Он вспомнил, как салажонок с санками бежал с откоса по льду, к мерцающей, дымящейся полынье.
— Вокзал еще ничей. Вокзал — он наш. Его не взяли. Его возьми-ка попробуй. Я хочу стать маленьким мальчонкой, лежать в пеленках, спать. Сопеть в одеялах. Но я не младенец Спаситель. И волхвы не придут.
Они с Люсиль шли вдоль ожидальных скамей; везде, прислонившись к спинкам, развалившись во всю длину, по-собачьи, вповалку, скрючившись в три погибели — кто как мог, спали измученные люди.

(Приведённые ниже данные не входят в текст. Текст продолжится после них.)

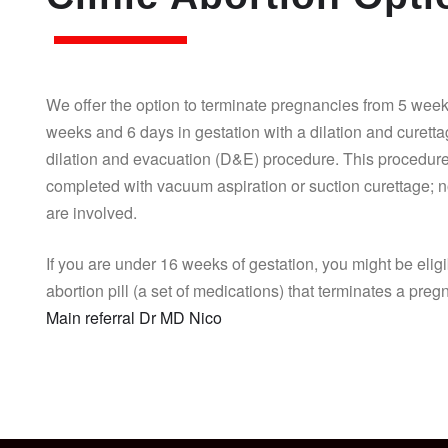
We offer the option to terminate pregnancies from 5 week
weeks and 6 days in gestation with a dilation and curett
dilation and evacuation (D&E) procedure. This procedure
completed with vacuum aspiration or suction curettage; n
are involved.
If you are under 16 weeks of gestation, you might be eligi
abortion pill (a set of medications) that terminates a pre
Main referral Dr MD Nico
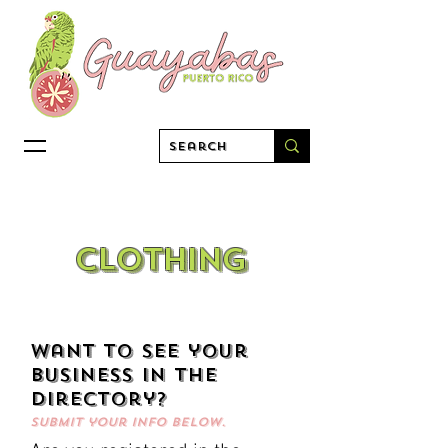
clothing
want to see your
business in the
directory?
Submit your info below.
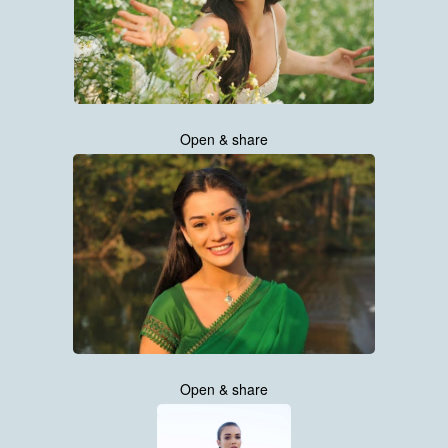
Open & share
Open & share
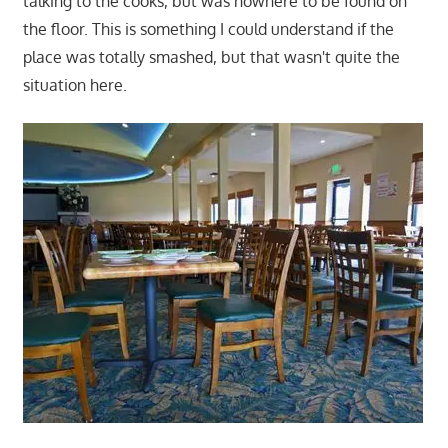
talking to the cooks, but was nowhere to be found on
the floor. This is something I could understand if the
place was totally smashed, but that wasn't quite the
situation here.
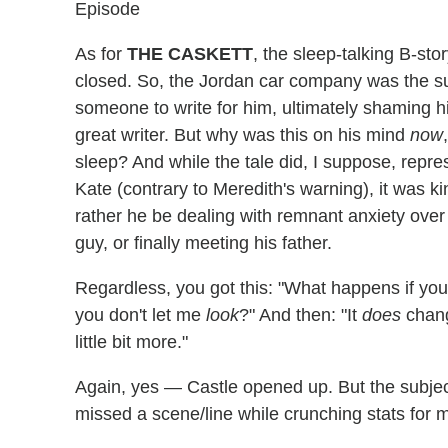
Episode
As for
THE CASKETT
, the sleep-talking B-sto
closed. So, the Jordan car company was the sub
someone to write for him, ultimately shaming 
great writer. But why was this on his mind
now
sleep? And while the tale did, I suppose, repre
Kate (contrary to Meredith's warning), it was k
rather he be dealing with remnant anxiety over A
guy, or finally meeting his father.
Regardless, you got this: "What happens if you
you don't let me
look
?" And then: "It
does
chang
little bit more."
Again, yes — Castle opened up. But the subj
missed a scene/line while crunching stats for 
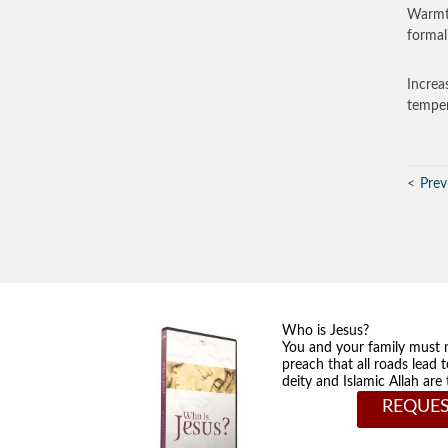
Warmth
formal
Increa
temper
Prev
Who is Jesus?
You and your family must 
preach that all roads lead 
deity and Islamic Allah ar
REQUES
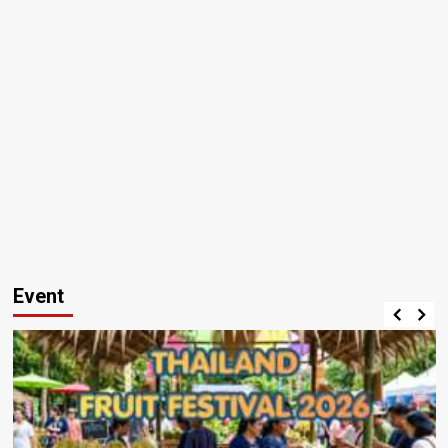
Event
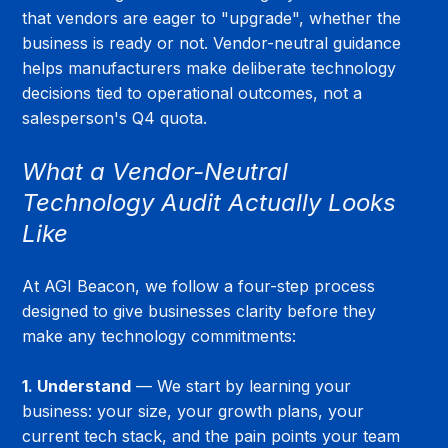
that vendors are eager to "upgrade", whether the 
business is ready or not. Vendor-neutral guidance 
helps manufacturers make deliberate technology 
decisions tied to operational outcomes, not a 
salesperson's Q4 quota.
What a Vendor-Neutral 
Technology Audit Actually Looks 
Like
At AGI Beacon, we follow a four-step process 
designed to give businesses clarity before they 
make any technology commitments:
1. Understand
 — We start by learning your 
business: your size, your growth plans, your 
current tech stack, and the pain points your team 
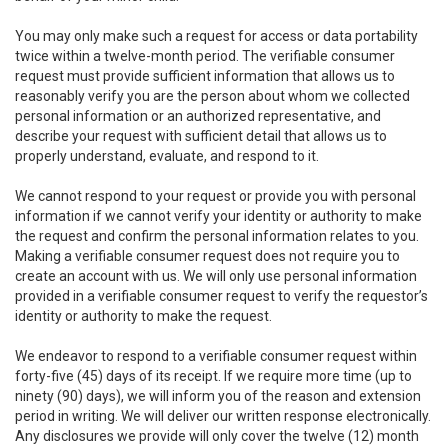
You may only make such a request for access or data portability
twice within a twelve-month period. The verifiable consumer
request must provide sufficient information that allows us to
reasonably verify you are the person about whom we collected
personal information or an authorized representative, and
describe your request with sufficient detail that allows us to
properly understand, evaluate, and respond to it.
We cannot respond to your request or provide you with personal
information if we cannot verify your identity or authority to make
the request and confirm the personal information relates to you.
Making a verifiable consumer request does not require you to
create an account with us. We will only use personal information
provided in a verifiable consumer request to verify the requestor’s
identity or authority to make the request.
We endeavor to respond to a verifiable consumer request within
forty-five (45) days of its receipt. If we require more time (up to
ninety (90) days), we will inform you of the reason and extension
period in writing. We will deliver our written response electronically.
Any disclosures we provide will only cover the twelve (12) month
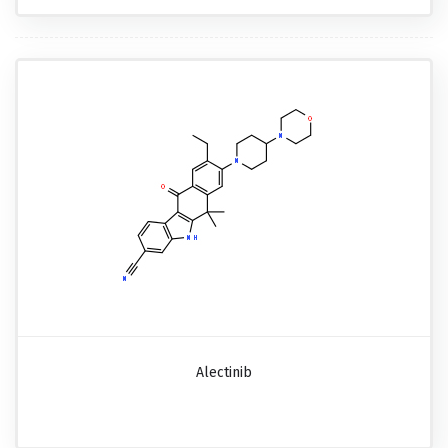
Alectinib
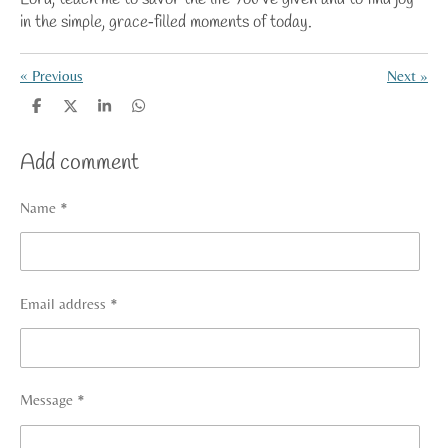
in the simple, grace‑filled moments of today.
«
Previous
Next
»
S
S
S
S
h
h
h
h
a
a
a
a
Add comment
r
r
r
r
e
e
e
e
Name *
Email address *
Message *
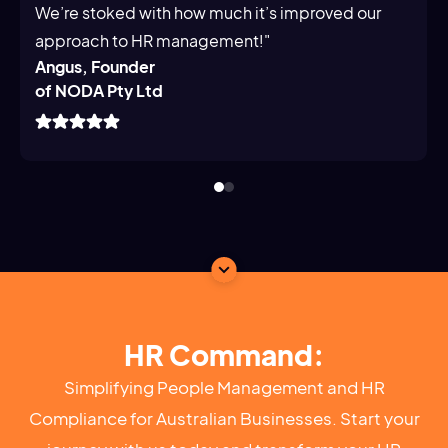
We’re stoked with how much it’s improved our
approach to HR management!"
Angus, Founder
of NODA Pty Ltd
HR Command:
Simplifying People Management and HR
Compliance for Australian Businesses. Start your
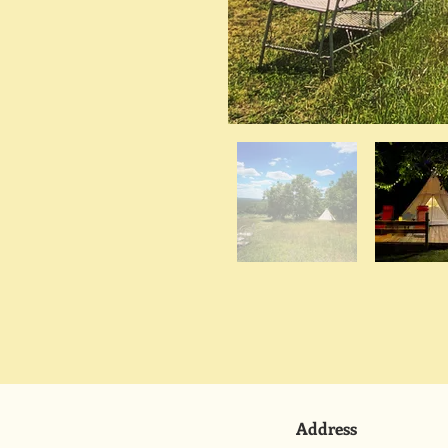
Address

Они спали на скамьях и на камнях, прямо на полу, и им было холодно, и они ежились и дергались во сне от озноба.
Он слизнул капли пота с губы, наступил Люсиль на ножку в узком сапожке, бормотнул: «Прости». Кольцо сжимается. А я еще никому не надел на палец кольцо. Все мои женщины, все мои жены были невенчанные со мной; и никто не родил мне ребенка; и гнал меня ветер по свету. Я мотался, как дорожный знак над бездной.
— Люсиль, ты слышишь гул за стенами?!.. Что это… это войска…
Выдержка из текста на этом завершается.